Cela ne garantit pas la décision finale de la Cour, mais cela indique une tendance possible, étant donné que les conclusions de l’Avocat Général sont généralement respectées par les juges européens. Selon Anthony Collins, Malte est libre de monétiser sa nationalité car aucune contrainte n’est imposée aux Etats membres en matière d’attribution de la nationalité. Néanmoins, la Commission européenne et le Parlement européen considèrent cette pratique de vente de la citoyenneté européenne comme illégitime.

Pour mettre les points sur les i, en mettant sa nationalité en vente, le gouvernement maltais vend en réalité l’accès aux autres pays membres de l’Union européenne. Un ressortissant russe, chinois ou émirati fortuné désire-t-il acquérir la nationalité maltaise dans l’espoir de s’y installer ? Il est peu probable qu’il s’installe réellement là-bas. L’intention réelle derrière cet achat est d’obtenir la citoyenneté de l’UE, ce qui garantit le droit de libre circulation et de résidence sur l’ensemble du territoire européen, ainsi que des droits politiques lors des élections locales et européennes.

Un passe-partout très cher, en somme.

Malte commercialise sa citoyenneté à un coût exorbitant, tirant profit de ce qu’elle ne possède pas réellement, facilitant ainsi l’exploitation abusive de la citoyenneté européenne. Cette malhonnêteté est l’argument clé de la Commission devant le tribunal, centré sur l’infraction du principe de collaboration loyale stipulé à l’article 4 du Traité de l’Union Européenne.

Mais le sujet ne s’arrête pas là. La nationalité représente un élément crucial de la dignité de chaque individu.

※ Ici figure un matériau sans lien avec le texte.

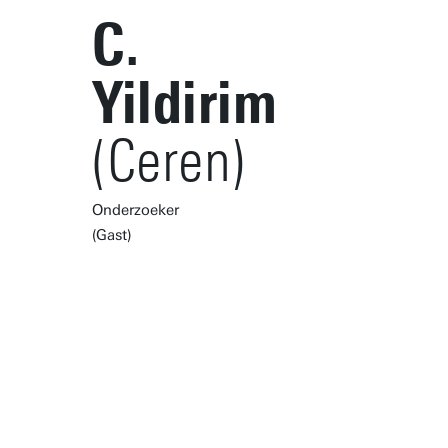
C.
Yildirim
(Ceren)
Onderzoeker
(Gast)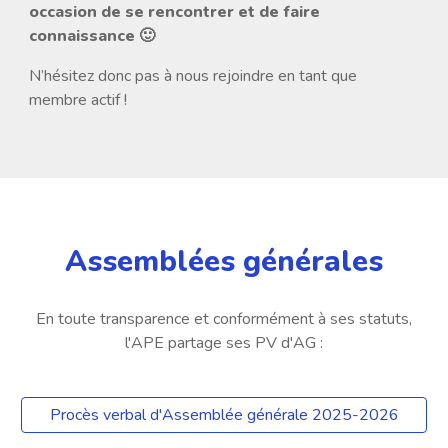
occasion de se rencontrer et de faire
connaissance 🙂
N’hésitez donc pas à nous rejoindre en tant que
membre actif !
Assemblées générales
En toute transparence et conformément à ses statuts,
l'APE partage
ses
PV d'AG
:
Procès verbal d'Assemblée générale 2025-2026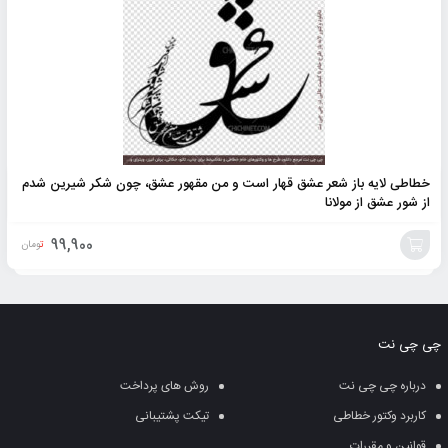
خطاطی لایه باز شعر عشق قهار است و من مقهور عشق، چون شکر شیرین شدم
از شور عشق از مولانا
99,900
تومان
افزودن
به
چی چی نت
سبد
درباره چی چی نت
روش های پرداخت
کاربرد وکتور خطاطی
تیکت پشتیبانی
قوانین و مقررات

Hannah Arendt, après la Seconde Guerre mondiale et l’ample déchéance de nationalité par les nazis en guise d’introduction à la persécution et l’extermination, a admirablement mis en exergue à quel point la nationalité est essentielle : c’est l’outil juridique qui, par l’association à un État, assure une personnalité juridique, fondement de toute protection.

La Cour Suprême des États-Unis a ainsi concédé, lors de l’affaire Trop vs Dulles en 1958, que la perte de nationalité entraînant l’apatridie constituait une pénalité « encore plus primitive que la torture, car elle efface l’existence politique de l’individu ». De surcroît, la Cour américaine décrétait que la nationalité était « le droit possédant des droits », soit l’appui indispensable pour la pleine réalisation des autres droits humains.